### About this task
Quote precisely the final stretch of the listing: start at the line containing "展会预告：2022年度首展—天津国际钢管工业展览会" and stop after the last line.

### Available data
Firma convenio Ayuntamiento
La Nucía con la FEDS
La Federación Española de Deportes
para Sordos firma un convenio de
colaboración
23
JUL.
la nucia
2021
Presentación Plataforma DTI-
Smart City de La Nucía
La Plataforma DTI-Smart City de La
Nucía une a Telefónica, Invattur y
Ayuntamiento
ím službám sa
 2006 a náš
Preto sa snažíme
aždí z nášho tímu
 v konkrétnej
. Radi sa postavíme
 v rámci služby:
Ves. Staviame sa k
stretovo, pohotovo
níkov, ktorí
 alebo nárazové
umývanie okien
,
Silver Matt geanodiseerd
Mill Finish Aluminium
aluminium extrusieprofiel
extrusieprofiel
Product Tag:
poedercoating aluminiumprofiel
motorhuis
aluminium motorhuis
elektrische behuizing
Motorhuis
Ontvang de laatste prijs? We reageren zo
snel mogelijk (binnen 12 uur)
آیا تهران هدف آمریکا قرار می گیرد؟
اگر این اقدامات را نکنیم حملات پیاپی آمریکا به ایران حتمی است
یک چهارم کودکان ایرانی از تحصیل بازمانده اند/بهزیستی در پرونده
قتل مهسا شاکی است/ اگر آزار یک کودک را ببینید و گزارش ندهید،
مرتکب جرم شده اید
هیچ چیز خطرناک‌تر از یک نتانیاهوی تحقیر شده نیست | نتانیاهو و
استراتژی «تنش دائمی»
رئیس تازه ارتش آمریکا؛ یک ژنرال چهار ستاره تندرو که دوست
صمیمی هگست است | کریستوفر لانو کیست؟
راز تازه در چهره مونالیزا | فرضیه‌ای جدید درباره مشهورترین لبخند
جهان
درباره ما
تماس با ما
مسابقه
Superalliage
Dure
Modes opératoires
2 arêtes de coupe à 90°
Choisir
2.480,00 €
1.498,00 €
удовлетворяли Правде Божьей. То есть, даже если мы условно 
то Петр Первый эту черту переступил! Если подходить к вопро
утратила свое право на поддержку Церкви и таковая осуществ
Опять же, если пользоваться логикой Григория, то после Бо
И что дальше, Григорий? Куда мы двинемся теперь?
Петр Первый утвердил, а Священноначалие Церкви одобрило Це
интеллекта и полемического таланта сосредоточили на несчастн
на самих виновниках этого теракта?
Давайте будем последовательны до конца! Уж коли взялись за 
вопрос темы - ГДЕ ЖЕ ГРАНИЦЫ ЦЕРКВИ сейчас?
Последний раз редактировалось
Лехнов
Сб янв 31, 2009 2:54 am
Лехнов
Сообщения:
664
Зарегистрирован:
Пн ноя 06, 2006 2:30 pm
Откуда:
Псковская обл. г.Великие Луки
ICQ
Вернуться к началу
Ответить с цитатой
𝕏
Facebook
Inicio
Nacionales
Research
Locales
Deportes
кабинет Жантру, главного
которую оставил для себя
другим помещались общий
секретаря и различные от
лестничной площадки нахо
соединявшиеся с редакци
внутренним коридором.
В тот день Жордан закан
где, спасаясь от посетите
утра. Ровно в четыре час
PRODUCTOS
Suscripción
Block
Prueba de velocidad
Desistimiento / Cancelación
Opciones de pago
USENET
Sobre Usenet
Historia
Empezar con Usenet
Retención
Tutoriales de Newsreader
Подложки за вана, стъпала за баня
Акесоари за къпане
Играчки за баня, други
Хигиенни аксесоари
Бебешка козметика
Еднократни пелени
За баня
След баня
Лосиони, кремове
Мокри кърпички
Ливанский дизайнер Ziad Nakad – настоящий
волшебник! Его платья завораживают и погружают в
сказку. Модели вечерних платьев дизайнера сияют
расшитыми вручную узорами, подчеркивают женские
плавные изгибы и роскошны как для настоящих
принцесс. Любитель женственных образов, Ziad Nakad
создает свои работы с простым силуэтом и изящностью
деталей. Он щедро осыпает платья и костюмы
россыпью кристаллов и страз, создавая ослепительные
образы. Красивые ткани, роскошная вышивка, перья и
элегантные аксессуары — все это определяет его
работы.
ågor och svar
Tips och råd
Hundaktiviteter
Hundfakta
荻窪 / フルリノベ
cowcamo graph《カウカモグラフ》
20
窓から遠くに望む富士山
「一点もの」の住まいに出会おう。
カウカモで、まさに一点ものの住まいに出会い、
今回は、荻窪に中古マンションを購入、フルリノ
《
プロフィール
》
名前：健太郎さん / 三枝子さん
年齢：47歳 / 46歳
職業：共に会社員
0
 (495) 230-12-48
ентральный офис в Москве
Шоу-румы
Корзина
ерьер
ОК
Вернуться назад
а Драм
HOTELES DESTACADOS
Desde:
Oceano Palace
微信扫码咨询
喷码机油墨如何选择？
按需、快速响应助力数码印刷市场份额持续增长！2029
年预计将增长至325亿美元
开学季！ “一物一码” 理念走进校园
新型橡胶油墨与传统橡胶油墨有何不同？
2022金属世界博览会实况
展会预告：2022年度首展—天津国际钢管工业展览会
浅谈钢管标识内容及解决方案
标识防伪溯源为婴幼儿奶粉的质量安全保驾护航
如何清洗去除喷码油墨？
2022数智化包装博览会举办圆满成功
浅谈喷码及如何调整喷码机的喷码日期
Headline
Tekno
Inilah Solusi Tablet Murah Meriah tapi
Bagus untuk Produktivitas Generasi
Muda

### Answer to this problem
展会预告：2022年度首展—天津国际钢管工业展览会
浅谈钢管标识内容及解决方案
标识防伪溯源为婴幼儿奶粉的质量安全保驾护航
如何清洗去除喷码油墨？
2022数智化包装博览会举办圆满成功
浅谈喷码及如何调整喷码机的喷码日期
Headline
Tekno
Inilah Solusi Tablet Murah Meriah tapi
Bagus untuk Produktivitas Generasi
Muda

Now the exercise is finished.